§ **Stored data entries**:
=====

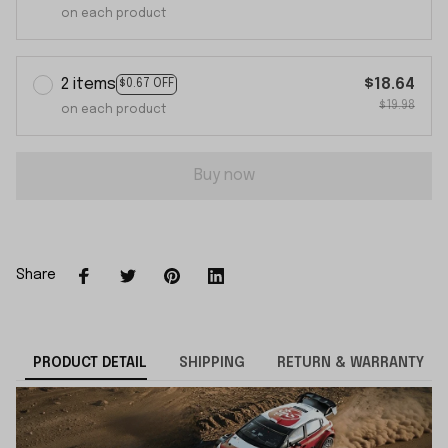
on each product
2 items
$18.64
$0.67 OFF
$19.98
on each product
Buy now
Share
PRODUCT DETAIL
SHIPPING
RETURN & WARRANTY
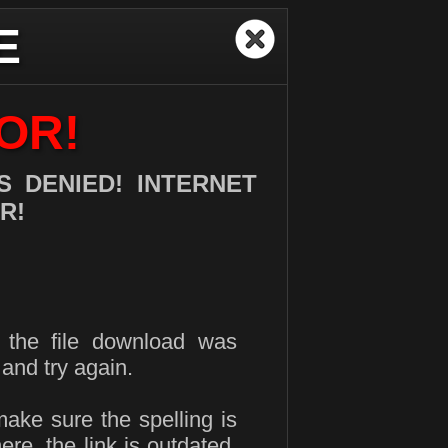
E
OR!
 DENIED! INTERNET
R!
d the file download was
and try again.
make sure the spelling is
here, the link is outdated.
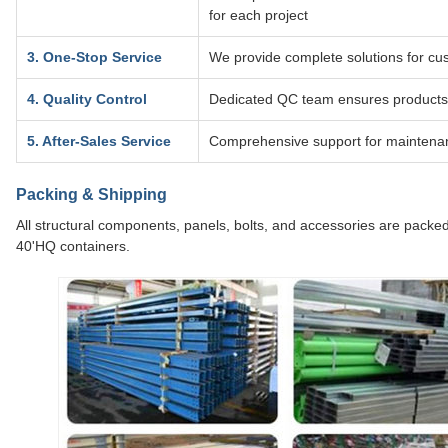
for each project
3. One-Stop Service
We provide complete solutions for cus
4. Quality Control
Dedicated QC team ensures products
5. After-Sales Service
Comprehensive support for maintenan
Packing & Shipping
All structural components, panels, bolts, and accessories are packed
40'HQ containers.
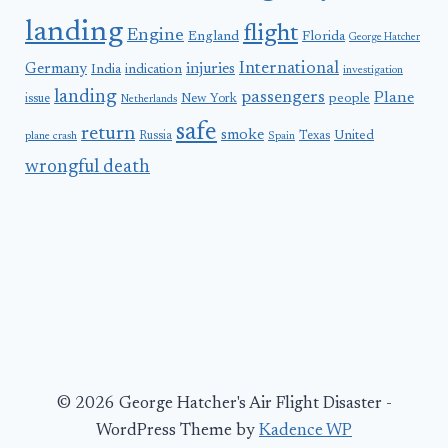
landing
flight
Engine
England
Florida
George Hatcher
International
Germany
injuries
India
indication
investigation
landing
passengers
Plane
people
issue
New York
Netherlands
safe
return
smoke
United
Russia
Texas
plane crash
Spain
wrongful death
© 2026 George Hatcher's Air Flight Disaster -
WordPress Theme by
Kadence WP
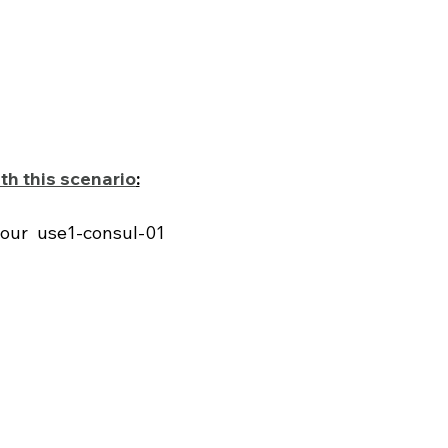
th this scenario
:
our use1-consul-01 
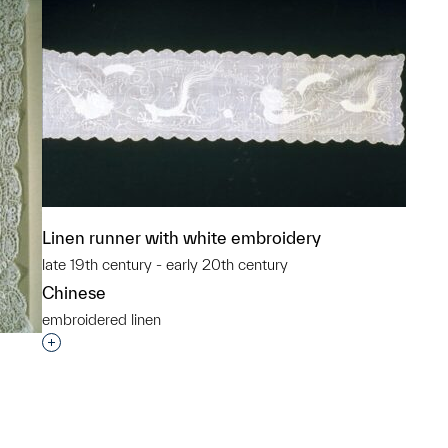
Linen runner with white embroidery
late 19th century - early 20th century
Chinese
embroidered linen
Interested in adding this object to a group?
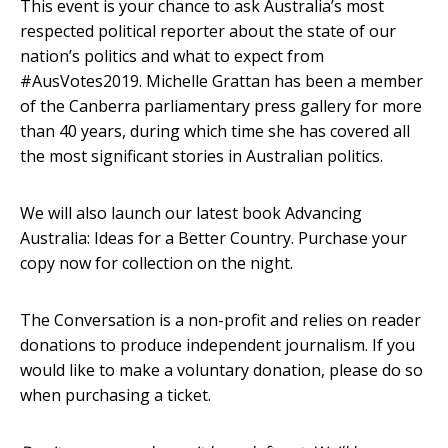
This event is your chance to ask Australia’s most
respected political reporter about the state of our
nation’s politics and what to expect from
#AusVotes2019. Michelle Grattan has been a member
of the Canberra parliamentary press gallery for more
than 40 years, during which time she has covered all
the most significant stories in Australian politics.
We will also launch our latest book Advancing
Australia: Ideas for a Better Country. Purchase your
copy now for collection on the night.
The Conversation is a non-profit and relies on reader
donations to produce independent journalism. If you
would like to make a voluntary donation, please do so
when purchasing a ticket.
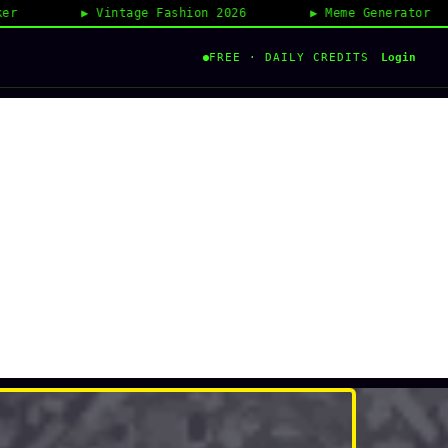
Vintage Fashion 2026
Meme Generator
Login
FREE · DAILY CREDITS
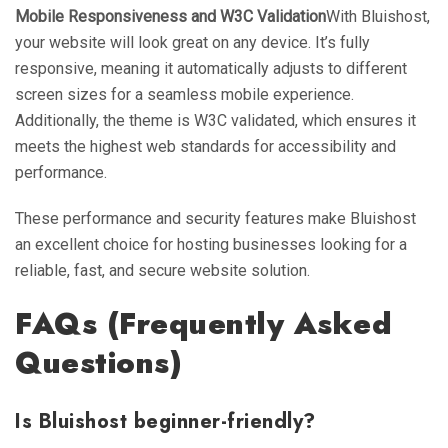
Mobile Responsiveness and W3C Validation
With Bluishost,
your website will look great on any device. It’s fully
responsive, meaning it automatically adjusts to different
screen sizes for a seamless mobile experience.
Additionally, the theme is W3C validated, which ensures it
meets the highest web standards for accessibility and
performance.
These performance and security features make Bluishost
an excellent choice for hosting businesses looking for a
reliable, fast, and secure website solution.
FAQs (Frequently Asked
Questions)
Is Bluishost beginner-friendly?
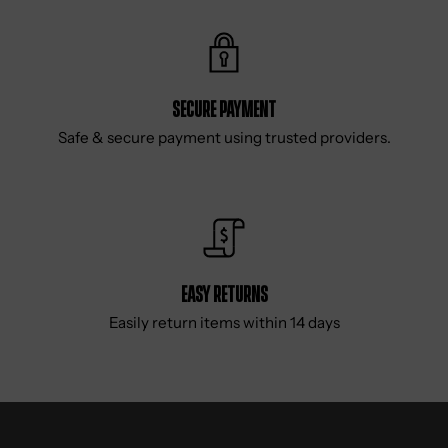
Secure Payment
Safe & secure payment using trusted providers.
Easy Returns
Easily return items within 14 days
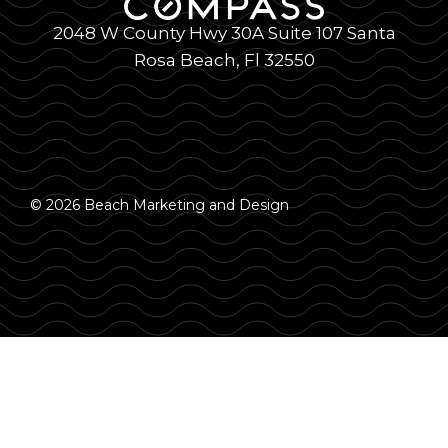
2048 W County Hwy 30A Suite 107 Santa
Rosa Beach, Fl 32550
© 2026 Beach Marketing and Design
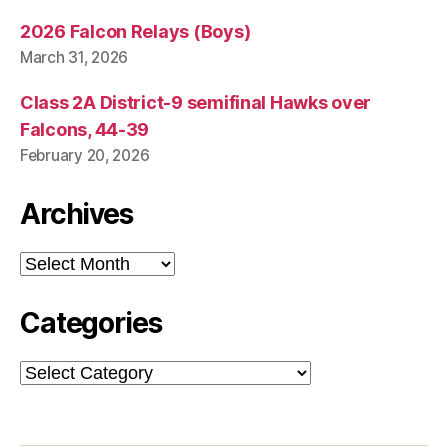
2026 Falcon Relays (Boys)
March 31, 2026
Class 2A District-9 semifinal Hawks over
Falcons, 44-39
February 20, 2026
Archives
Archives
Categories
Categories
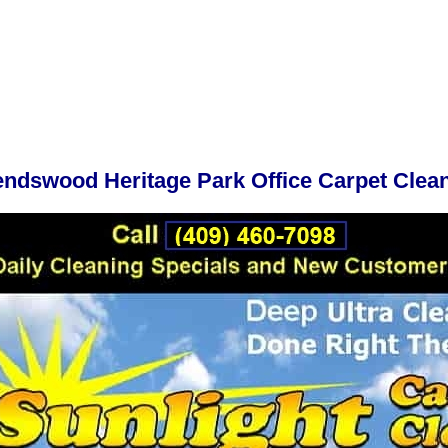
endswood Heritage Park Office Carpet Clea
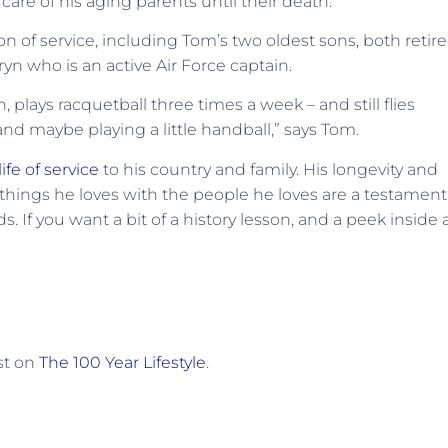
are of his aging parents until their death.
ion of service, including Tom’s two oldest sons, both retir
yn who is an active Air Force captain.
ch, plays racquetball three times a week – and still flies
 and maybe playing a little handball,” says Tom.
life of service
to his country and family. His longevity and
 things he loves with the people he loves are a testament
dds. If you want a bit of a history lesson, and a peek inside 
st on
The 100 Year Lifestyle
.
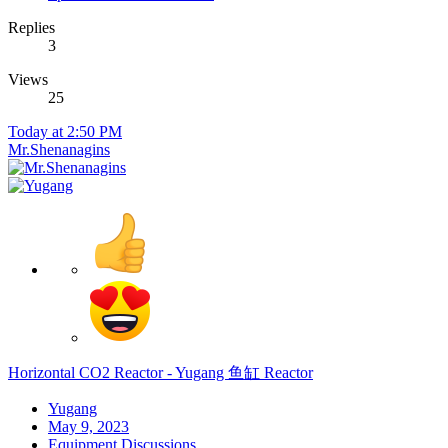
Replies
3
Views
25
Today at 2:50 PM
Mr.Shenanagins
Horizontal CO2 Reactor - Yugang 鱼缸 Reactor
Yugang
May 9, 2023
Equipment Discussions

=====

Of all the lines in the data above, show only those that hold the word "Hatcher".

George Hatcher
© 2026 George Hatcher's Air Flight Disaster -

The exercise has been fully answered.